Standing in the center of what had once been a beautiful living room with hardwood floors and minimal furniture made from exotic wood was a child no older than five. A long gash across its bare chest indicated that at least somebody had tried to stop it at one point. A bandage was still wrapped around the left forearm where the child had presumably been bitten.
Kevin eased away from Aleah, pulled his KA-BAR Becker Combat Bowie knife, and advanced on the pitiful creature. As he took the first steps forward, he noticed the child made no move towards him. Once again he was faced with one of these things who seemed to be observing him.
Taking a quick glance back at Aleah, he decided that he could take his time with this kill. He had to know…were these things learning? Were they even capable?

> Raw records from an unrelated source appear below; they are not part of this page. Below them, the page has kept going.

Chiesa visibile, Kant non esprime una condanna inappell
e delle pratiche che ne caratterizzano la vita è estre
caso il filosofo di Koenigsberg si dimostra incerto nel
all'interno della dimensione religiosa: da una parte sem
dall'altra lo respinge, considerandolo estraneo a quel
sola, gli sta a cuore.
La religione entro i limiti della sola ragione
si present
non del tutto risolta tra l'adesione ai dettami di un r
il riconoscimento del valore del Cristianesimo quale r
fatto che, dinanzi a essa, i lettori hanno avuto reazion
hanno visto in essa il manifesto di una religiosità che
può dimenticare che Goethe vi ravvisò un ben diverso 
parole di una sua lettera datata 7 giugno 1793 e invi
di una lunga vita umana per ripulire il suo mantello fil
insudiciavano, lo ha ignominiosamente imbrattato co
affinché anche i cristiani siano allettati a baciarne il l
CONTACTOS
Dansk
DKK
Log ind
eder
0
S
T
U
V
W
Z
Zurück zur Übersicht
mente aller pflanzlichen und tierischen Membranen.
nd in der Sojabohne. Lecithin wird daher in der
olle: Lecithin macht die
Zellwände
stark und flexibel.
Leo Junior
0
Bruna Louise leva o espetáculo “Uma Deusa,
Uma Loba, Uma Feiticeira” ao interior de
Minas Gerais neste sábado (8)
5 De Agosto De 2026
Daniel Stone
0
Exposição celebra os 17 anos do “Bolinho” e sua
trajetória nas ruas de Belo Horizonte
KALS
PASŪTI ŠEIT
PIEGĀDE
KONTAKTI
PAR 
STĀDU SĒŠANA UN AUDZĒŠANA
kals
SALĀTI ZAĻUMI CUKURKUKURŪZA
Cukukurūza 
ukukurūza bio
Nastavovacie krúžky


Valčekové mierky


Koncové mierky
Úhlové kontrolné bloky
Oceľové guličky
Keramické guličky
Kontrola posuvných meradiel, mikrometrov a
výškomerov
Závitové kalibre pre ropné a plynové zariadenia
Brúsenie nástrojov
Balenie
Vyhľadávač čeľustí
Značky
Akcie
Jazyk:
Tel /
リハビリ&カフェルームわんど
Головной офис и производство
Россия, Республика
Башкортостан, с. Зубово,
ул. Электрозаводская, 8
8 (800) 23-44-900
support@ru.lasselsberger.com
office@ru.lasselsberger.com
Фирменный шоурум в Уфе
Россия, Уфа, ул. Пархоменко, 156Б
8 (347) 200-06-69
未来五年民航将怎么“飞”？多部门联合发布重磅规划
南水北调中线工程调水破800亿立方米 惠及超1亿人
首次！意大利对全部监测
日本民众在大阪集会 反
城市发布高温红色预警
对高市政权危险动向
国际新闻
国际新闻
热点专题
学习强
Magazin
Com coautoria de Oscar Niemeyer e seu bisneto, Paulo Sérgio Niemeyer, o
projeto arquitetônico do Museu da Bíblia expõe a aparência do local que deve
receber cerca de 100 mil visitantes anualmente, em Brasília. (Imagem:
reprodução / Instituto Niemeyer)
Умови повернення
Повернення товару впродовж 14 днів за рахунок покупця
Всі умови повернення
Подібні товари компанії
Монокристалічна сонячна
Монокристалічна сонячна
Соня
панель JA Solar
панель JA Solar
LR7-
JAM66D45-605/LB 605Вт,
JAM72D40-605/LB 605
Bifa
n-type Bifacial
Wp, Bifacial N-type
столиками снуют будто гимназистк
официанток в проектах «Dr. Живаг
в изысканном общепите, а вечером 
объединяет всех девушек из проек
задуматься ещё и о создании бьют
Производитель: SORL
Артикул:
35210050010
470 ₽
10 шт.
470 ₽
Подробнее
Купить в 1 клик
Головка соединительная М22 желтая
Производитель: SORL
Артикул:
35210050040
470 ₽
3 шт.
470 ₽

He took a step closer, keeping the blade in front of him, but a bit off to the side. Not quite an arms-wide-open gesture, he made a slow approach to the undead child who still stood unmoving. Its eyes went from his knife hand to his face, almost as if it were questioning whether he would actually use it. Could that be a questioning expression, he wondered.
Bringing the knife around so that it was directly in front, he watched the eyes to see if there was any change of expression; or perhaps an indication that this thing could actually be thinking. The eyes followed the blade, and then returned to his face. Kevin stopped a few feet short and slowly slid the knife into its sheath. He brought his hands up in what he hoped would seem like a non-threatening gesture.

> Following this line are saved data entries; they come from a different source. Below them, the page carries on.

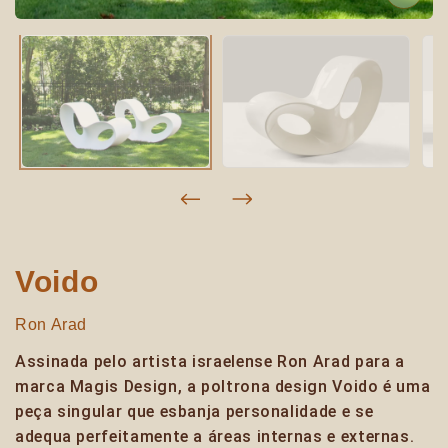
Voido
Ron Arad
Assinada pelo artista israelense Ron Arad para a
marca Magis Design, a poltrona design Voido é uma
peça singular que esbanja personalidade e se
adequa perfeitamente a áreas internas e externas.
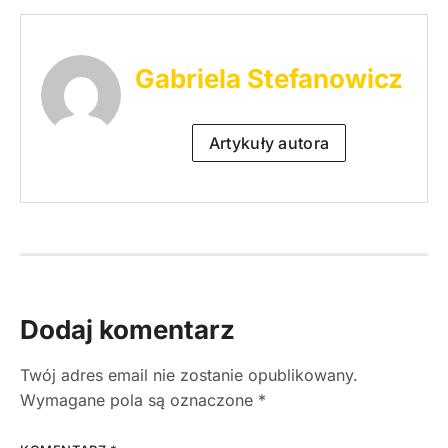
Gabriela Stefanowicz
Artykuły autora
Dodaj komentarz
Twój adres email nie zostanie opublikowany.
Wymagane pola są oznaczone
*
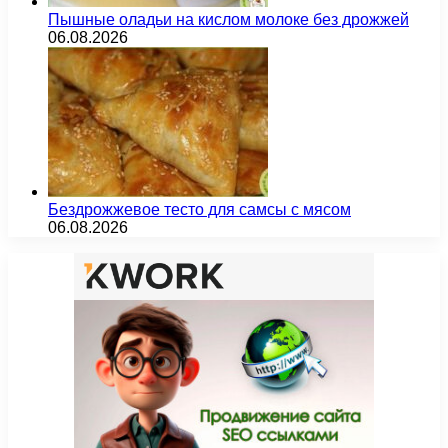
Пышные оладьи на кислом молоке без дрожжей
06.08.2026
Бездрожжевое тесто для самсы с мясом
06.08.2026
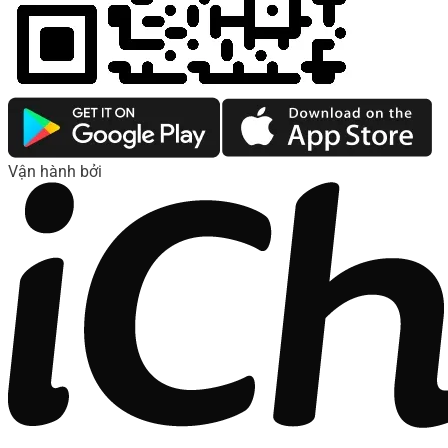
Vận hành bởi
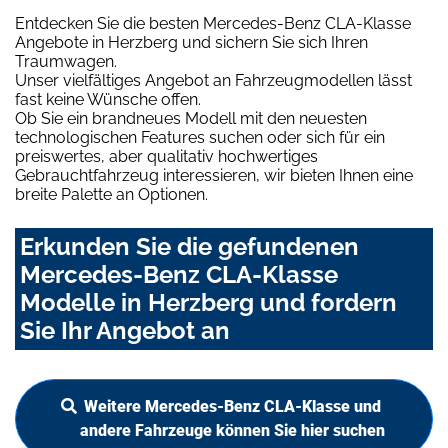
Entdecken Sie die besten Mercedes-Benz CLA-Klasse
Angebote in Herzberg und sichern Sie sich Ihren
Traumwagen.
Unser vielfältiges Angebot an Fahrzeugmodellen lässt
fast keine Wünsche offen.
Ob Sie ein brandneues Modell mit den neuesten
technologischen Features suchen oder sich für ein
preiswertes, aber qualitativ hochwertiges
Gebrauchtfahrzeug interessieren, wir bieten Ihnen eine
breite Palette an Optionen.
Erkunden Sie die gefundenen
Mercedes-Benz CLA-Klasse
Modelle in Herzberg und fordern
Sie Ihr Angebot an
Weitere Mercedes-Benz CLA-Klasse und
andere Fahrzeuge können Sie hier suchen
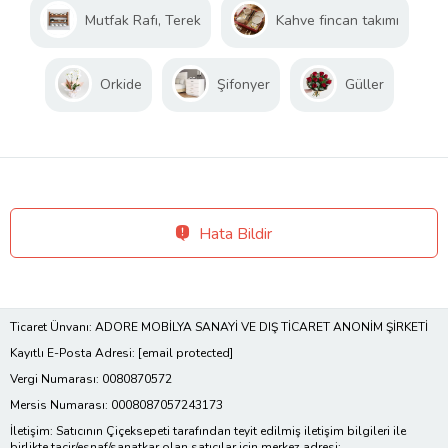
Mutfak Rafı, Terek
Kahve fincan takımı
Orkide
Şifonyer
Güller
Hata Bildir
Ticaret Ünvanı: ADORE MOBİLYA SANAYİ VE DIŞ TİCARET ANONİM ŞİRKETİ
Kayıtlı E-Posta Adresi:
[email protected]
Vergi Numarası: 0080870572
Mersis Numarası: 0008087057243173
İletişim: Satıcının Çiçeksepeti tarafından teyit edilmiş iletişim bilgileri ile
birlikte tacir/esnaf/sanatkar olan satıcılar için merkez adresi;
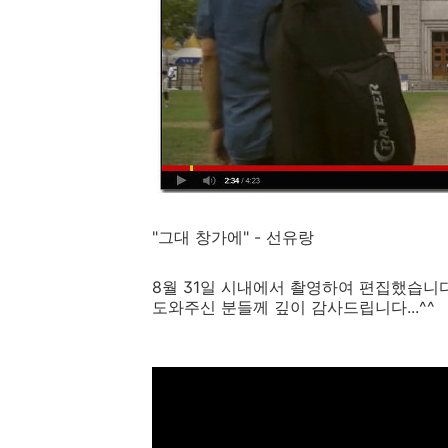
"그대 창가에" - 선유랑
8월 31일 시내에서 촬영하여 편집했습니다
도와주신 분들께 깊이 감사드립니다...^^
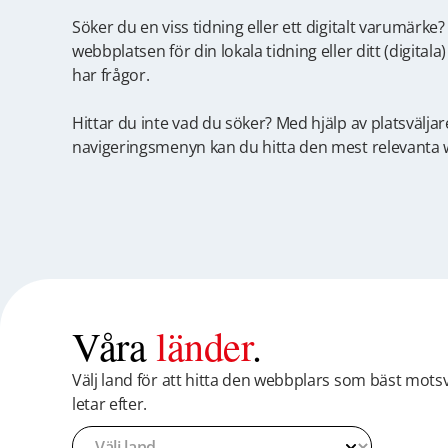
Söker du en viss tidning eller ett digitalt varumärke
webbplatsen för din lokala tidning eller ditt (digita
har frågor.
Hittar du inte vad du söker? Med hjälp av platsväljar
navigeringsmenyn kan du hitta den mest relevanta
Våra
länder
.
Välj land för att hitta den webbplars som bäst mots
letar efter.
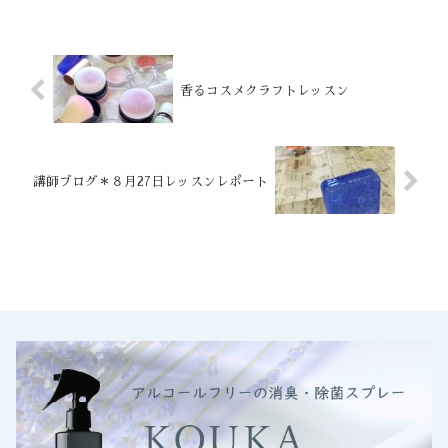
香るコスメクラフトレッスン
講師ブログ＊８月27日レッスンレポート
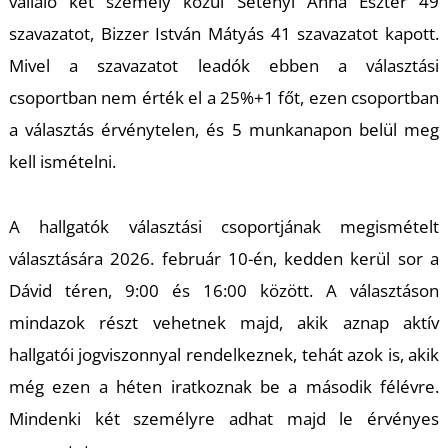
vállaló két személy közül Setényi Anna Eszter 49
szavazatot, Bizzer István Mátyás 41 szavazatot kapott.
Mivel a szavazatot leadók ebben a választási
csoportban nem érték el a 25%+1 főt, ezen csoportban
a választás érvénytelen, és 5 munkanapon belül meg
kell ismételni.
A hallgatók választási csoportjának megismételt
választására 2026. február 10-én, kedden kerül sor a
Dávid téren, 9:00 és 16:00 között. A választáson
mindazok részt vehetnek majd, akik aznap aktív
hallgatói jogviszonnyal rendelkeznek, tehát azok is, akik
még ezen a héten iratkoznak be a második félévre.
Mindenki két személyre adhat majd le érvényes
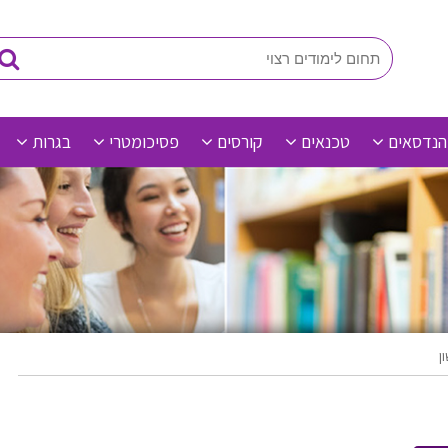
הנדסאים
טכנאים
קורסים
פסיכומטרי
בגרות
ן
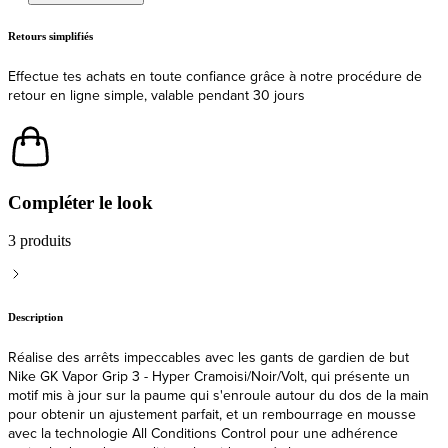
Livraison
Expédition et livraison rapides depuis l'UE
Compléter le look
3 produits
Description
Réalise des arrêts impeccables avec les gants de gardien de but
Nike GK Vapor Grip 3 - Hyper Cramoisi/Noir/Volt, qui présente un
motif mis à jour sur la paume qui s'enroule autour du dos de la main
pour obtenir un ajustement parfait, et un rembourrage en mousse
avec la technologie All Conditions Control pour une adhérence
optimale dans des conditions humides et sèches.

“What are you doing?” Aleah whispered. She had watched everything so far and could not understand why Kevin hadn’t just put that pathetic child down so it could be at peace.
“Look at it,” Kevin called over his shoulder, not daring to take his eyes from this thing for a second. No matter what he thought about the possibility of some of the zombies being able to develop a semblance of cognition, he wasn’t fool enough to turn his back on one.

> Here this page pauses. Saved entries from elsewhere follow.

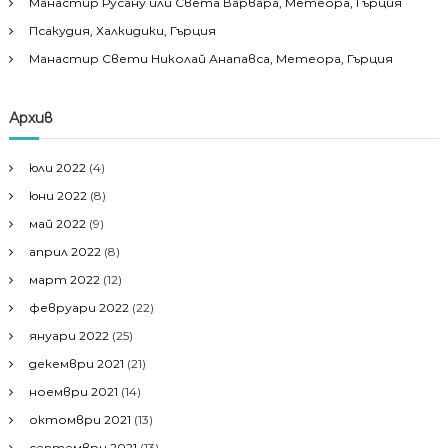
Манастир Русану или Света Варвара, Метеора, Гърция
Псакудия, Халкидики, Гърция
Манастир Свети Николай Анапавса, Метеора, Гърция
Архив
юли 2022
(4)
юни 2022
(8)
май 2022
(9)
април 2022
(8)
март 2022
(12)
февруари 2022
(22)
януари 2022
(25)
декември 2021
(21)
ноември 2021
(14)
октомври 2021
(13)
септември 2021
(13)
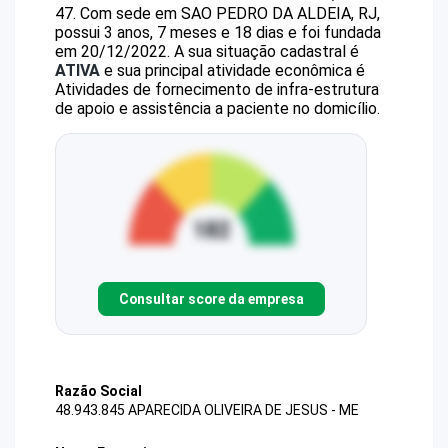
47
.
Com sede em SAO PEDRO DA ALDEIA, RJ,
possui 3 anos, 7 meses e 18 dias e foi fundada
em 20/12/2022.
A sua situação cadastral é
ATIVA
e sua principal atividade econômica é
Atividades de fornecimento de infra-estrutura
de apoio e assistência a paciente no domicílio.
Consultar score da empresa
Razão Social
48.943.845 APARECIDA OLIVEIRA DE JESUS - ME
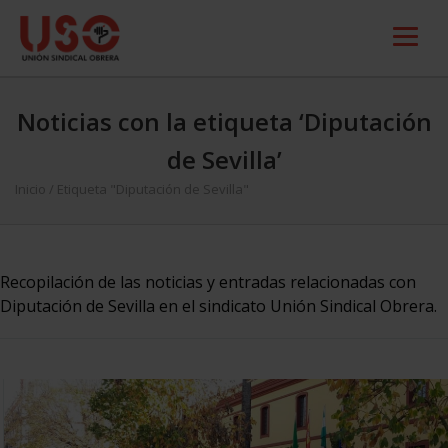
Noticias con la etiqueta ‘Diputación
de Sevilla’
Inicio
/
Etiqueta "Diputación de Sevilla"
Recopilación de las noticias y entradas relacionadas con
Diputación de Sevilla en el sindicato Unión Sindical Obrera.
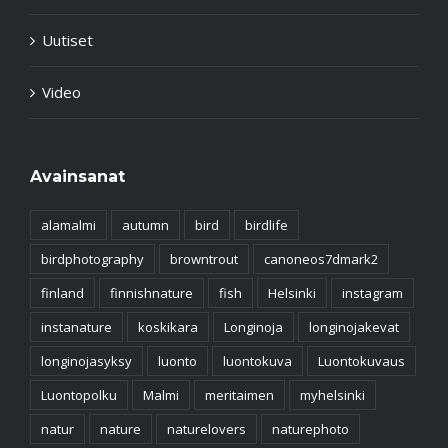
Uutiset
Video
Avainsanat
alamalmi
autumn
bird
birdlife
birdphotography
browntrout
canoneos7dmark2
finland
finnishnature
fish
Helsinki
instagram
instanature
koskikara
Longinoja
longinojakevat
longinojasyksy
luonto
luontokuva
Luontokuvaus
Luontopolku
Malmi
meritaimen
myhelsinki
natur
nature
naturelovers
naturephoto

“It’s a zombie!” Aleah insisted.
“It’s watching me,” Kevin said. “Pay attention to its eyes. They follow me, and I swear I see some sort of recognition in them. It is trying to figure something out.”
“Yeah,” Aleah shot back, “like how to eat you…maybe which bits might be tastier than others.”
Kevin ignored the quip and took another step closer. The child tilted its head one way then the other, very much like a dog. One foot slid forward a few inches, then the other. Kevin froze, his hand going instinctively for the knife he’d put away.
“Just kill it!” Aleah insisted.
The zombie child’s head twitched slightly. It craned its neck a little, just enough to look past Kevin. Aleah felt her flesh crawl with goose bumps. Those undead eyes looked at her in a way she’d never experienced before with a zombie. Those eyes were studying her!
“Stop screwing with that thing,” Aleah demanded.
“Then you see it, too.”
“I see a zombie that is about to take a bite out of you if you keep playing around.’
“But you agree that it seems to be studying us…trying to learn?”
“I agree that the little creep is freaking me out.”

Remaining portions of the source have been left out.